Optimally Scheduling Heterogeneous Impatient Customers

Abstract

We study the question of scheduling impatient customers in parallel server queuing systems. At the time of arrival, customers can be identified as one of many classes, where the class represents the service time and patience time distributions, and cost characteristics. From the system's perspective, customers that are of the same type at time of arrival get further differentiated on their residual patience time as they wait in the system. This is due to the fact that at time of arrival, the system only knows the overall patience distribution from which the customer's patience value is drawn, and as time elapses, this estimate can be further updated for customers who are still in the system using the information that the customer has not yet abandoned. For non-exponential patience distributions, such an update indeed reveals additional information.

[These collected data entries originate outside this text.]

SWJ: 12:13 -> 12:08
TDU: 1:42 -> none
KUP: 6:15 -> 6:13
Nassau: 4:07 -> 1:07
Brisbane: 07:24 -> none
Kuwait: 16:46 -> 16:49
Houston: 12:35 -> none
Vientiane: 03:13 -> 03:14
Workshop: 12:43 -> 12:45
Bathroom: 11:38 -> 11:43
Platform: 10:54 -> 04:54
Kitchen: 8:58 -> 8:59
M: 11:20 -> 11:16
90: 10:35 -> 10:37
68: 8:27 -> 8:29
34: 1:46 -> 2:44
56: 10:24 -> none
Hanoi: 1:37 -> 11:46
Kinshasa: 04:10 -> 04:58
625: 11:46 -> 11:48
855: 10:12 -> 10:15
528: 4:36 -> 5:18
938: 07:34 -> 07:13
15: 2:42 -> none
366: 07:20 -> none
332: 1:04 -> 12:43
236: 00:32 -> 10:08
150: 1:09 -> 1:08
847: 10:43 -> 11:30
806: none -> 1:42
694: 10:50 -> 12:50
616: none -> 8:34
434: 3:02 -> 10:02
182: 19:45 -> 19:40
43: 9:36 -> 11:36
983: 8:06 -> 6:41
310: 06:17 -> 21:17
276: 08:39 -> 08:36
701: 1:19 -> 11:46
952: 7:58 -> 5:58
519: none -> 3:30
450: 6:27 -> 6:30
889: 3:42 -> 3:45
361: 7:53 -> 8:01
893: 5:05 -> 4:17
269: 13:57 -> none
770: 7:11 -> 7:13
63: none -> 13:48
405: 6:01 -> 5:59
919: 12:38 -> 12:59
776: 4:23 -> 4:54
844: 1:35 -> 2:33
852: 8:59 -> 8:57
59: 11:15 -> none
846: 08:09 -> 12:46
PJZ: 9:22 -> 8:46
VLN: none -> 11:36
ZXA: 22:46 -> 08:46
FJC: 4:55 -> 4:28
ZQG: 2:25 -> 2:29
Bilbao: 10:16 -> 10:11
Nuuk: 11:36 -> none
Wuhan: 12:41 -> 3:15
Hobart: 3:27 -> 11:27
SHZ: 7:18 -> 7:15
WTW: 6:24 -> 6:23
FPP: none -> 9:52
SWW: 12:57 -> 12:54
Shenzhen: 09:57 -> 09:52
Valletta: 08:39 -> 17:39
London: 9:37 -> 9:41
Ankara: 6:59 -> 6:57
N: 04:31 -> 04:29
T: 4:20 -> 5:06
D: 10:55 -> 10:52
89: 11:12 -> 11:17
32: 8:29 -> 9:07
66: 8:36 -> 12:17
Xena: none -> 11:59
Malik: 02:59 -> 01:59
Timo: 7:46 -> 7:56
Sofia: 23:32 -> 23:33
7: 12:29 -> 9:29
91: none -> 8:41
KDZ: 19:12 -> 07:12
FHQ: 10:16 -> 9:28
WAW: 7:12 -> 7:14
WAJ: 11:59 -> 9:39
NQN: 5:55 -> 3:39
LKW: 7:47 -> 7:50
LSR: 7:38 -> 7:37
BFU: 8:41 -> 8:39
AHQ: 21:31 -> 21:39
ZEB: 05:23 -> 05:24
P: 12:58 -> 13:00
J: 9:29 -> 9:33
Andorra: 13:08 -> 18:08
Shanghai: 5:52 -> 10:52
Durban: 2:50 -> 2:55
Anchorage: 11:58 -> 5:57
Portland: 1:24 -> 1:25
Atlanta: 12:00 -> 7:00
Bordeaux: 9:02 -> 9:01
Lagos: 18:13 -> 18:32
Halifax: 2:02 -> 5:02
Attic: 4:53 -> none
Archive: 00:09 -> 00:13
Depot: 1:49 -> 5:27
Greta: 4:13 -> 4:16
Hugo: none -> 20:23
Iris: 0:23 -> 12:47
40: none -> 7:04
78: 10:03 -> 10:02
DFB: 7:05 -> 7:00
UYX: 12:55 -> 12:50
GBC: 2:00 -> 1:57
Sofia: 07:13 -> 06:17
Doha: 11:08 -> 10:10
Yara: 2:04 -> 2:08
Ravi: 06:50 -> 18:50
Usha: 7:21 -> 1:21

In this paper, we use a fluid approach to characterize the cost-minimizing policy that schedules customers on two dimensions of heterogeneity: class and time-in-queue information. We propose a multi-class time-in-queue policy that prioritizes both across customer classes, and within each customer class using a simple rule, and further we show that most of the gains of such a policy can be achieved by deviating from within-class First Come First Serve (FCFS) for at most one customer class. Finally, for systems with exponential abandonment times, our policy reduces to a simple priority-based policy, which we prove to be asymptotically optimal with an optimality gap that does not grow with system scale.